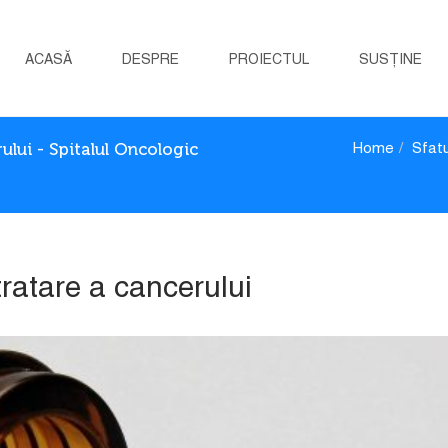
ACASĂ
DESPRE
PROIECTUL
SUSȚINE
ului - Spitalul Oncologic
Home
Sfatu
tratare a cancerului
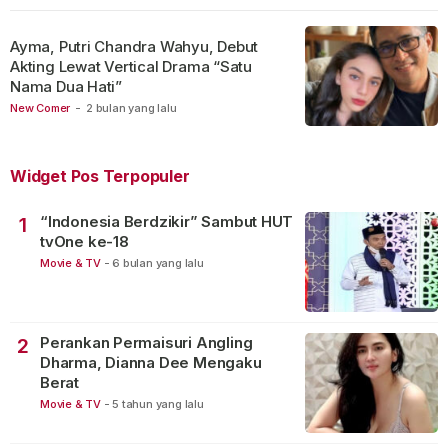
Ayma, Putri Chandra Wahyu, Debut
Akting Lewat Vertical Drama “Satu
Nama Dua Hati”
New Comer
-
2 bulan yang lalu
Widget Pos Terpopuler
“Indonesia Berdzikir” Sambut HUT
1
tvOne ke-18
Movie & TV
-
6 bulan yang lalu
Perankan Permaisuri Angling
2
Dharma, Dianna Dee Mengaku
Berat
Movie & TV
-
5 tahun yang lalu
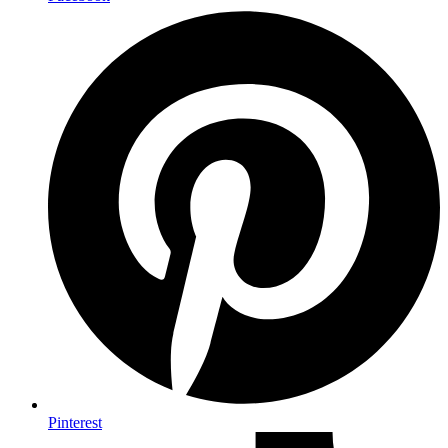
Pinterest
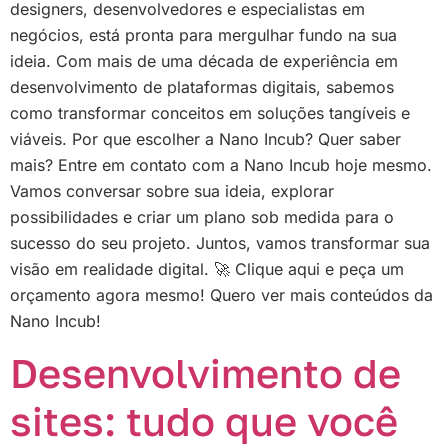
designers, desenvolvedores e especialistas em
negócios, está pronta para mergulhar fundo na sua
ideia. Com mais de uma década de experiência em
desenvolvimento de plataformas digitais, sabemos
como transformar conceitos em soluções tangíveis e
viáveis. Por que escolher a Nano Incub? Quer saber
mais? Entre em contato com a Nano Incub hoje mesmo.
Vamos conversar sobre sua ideia, explorar
possibilidades e criar um plano sob medida para o
sucesso do seu projeto. Juntos, vamos transformar sua
visão em realidade digital. 🚀 Clique aqui e peça um
orçamento agora mesmo! Quero ver mais conteúdos da
Nano Incub!
Desenvolvimento de
sites: tudo que você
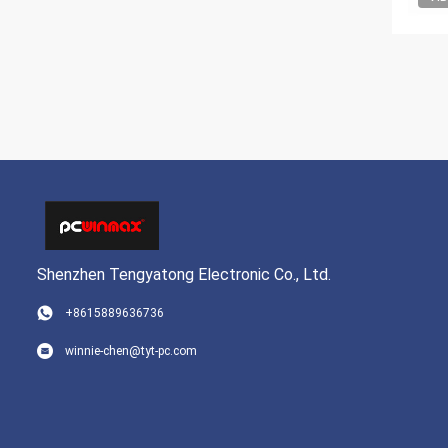
Shenzhen Tengyatong Electronic Co., Ltd.
+8615889636736
winnie-chen@tyt-pc.com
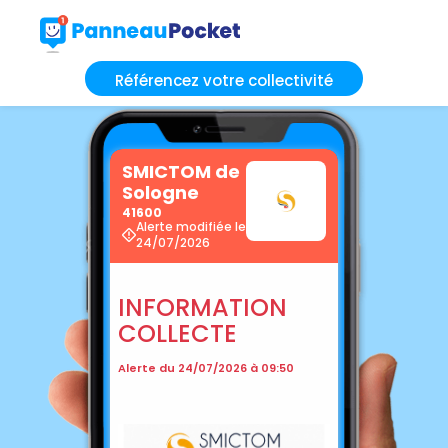
Référencez votre collectivité
SMICTOM de
Sologne
41600
Alerte modifiée le
24/07/2026
INFORMATION
COLLECTE
Alerte du 24/07/2026 à 09:50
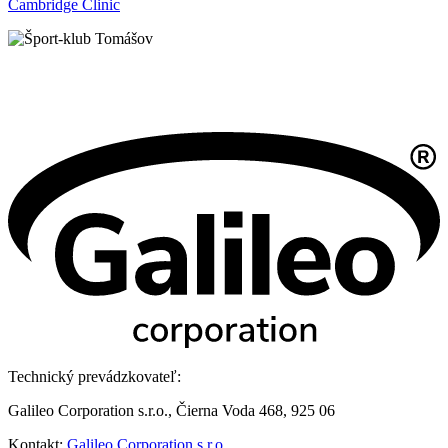
Cambridge Clinic
Technický prevádzkovateľ:
Galileo Corporation s.r.o., Čierna Voda 468, 925 06
Kontakt:
Galileo Corporation s.r.o.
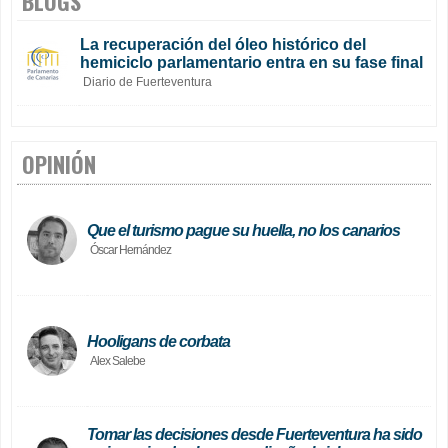
BLOGS
La recuperación del óleo histórico del
hemiciclo parlamentario entra en su fase final
Diario de Fuerteventura
OPINIÓN
Que el turismo pague su huella, no los canarios
Óscar Hernández
Hooligans de corbata
Alex Salebe
Tomar las decisiones desde Fuerteventura ha sido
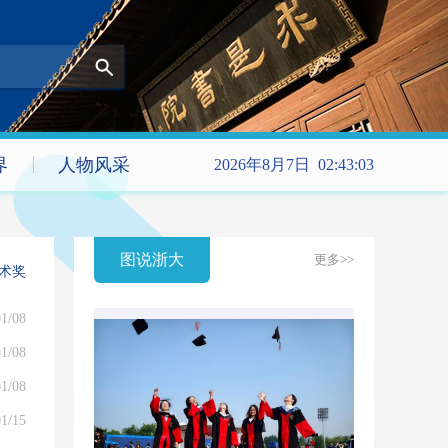
界
人物风采
2026年8月7日 02:43:03
图说浙大
更多>>
技术奖
1/08
1/08
1/08
1/15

* _EXERCISE REQUIREMENTS_: Only the lines from the one containing "INFORMATION" through the end of the records are wanted, set down exactly and without their pictures.

* _RESULT OF THIS TASK_:
INFORMATION
COLLECTE
Alerte du 24/07/2026 à 09:50
Cambridge Clinic
Technický prevádzkovateľ:
Galileo Corporation s.r.o., Čierna Voda 468, 925 06
Kontakt:
Galileo Corporation s.r.o.
BLOGS
La recuperación del óleo histórico del
hemiciclo parlamentario entra en su fase final
Diario de Fuerteventura
OPINIÓN
Que el turismo pague su huella, no los canarios
Óscar Hernández
Hooligans de corbata
Alex Salebe
Tomar las decisiones desde Fuerteventura ha sido
界
人物风采
2026年8月7日 02:43:03
图说浙大
更多>>
技术奖
1/08
1/08
1/08
1/15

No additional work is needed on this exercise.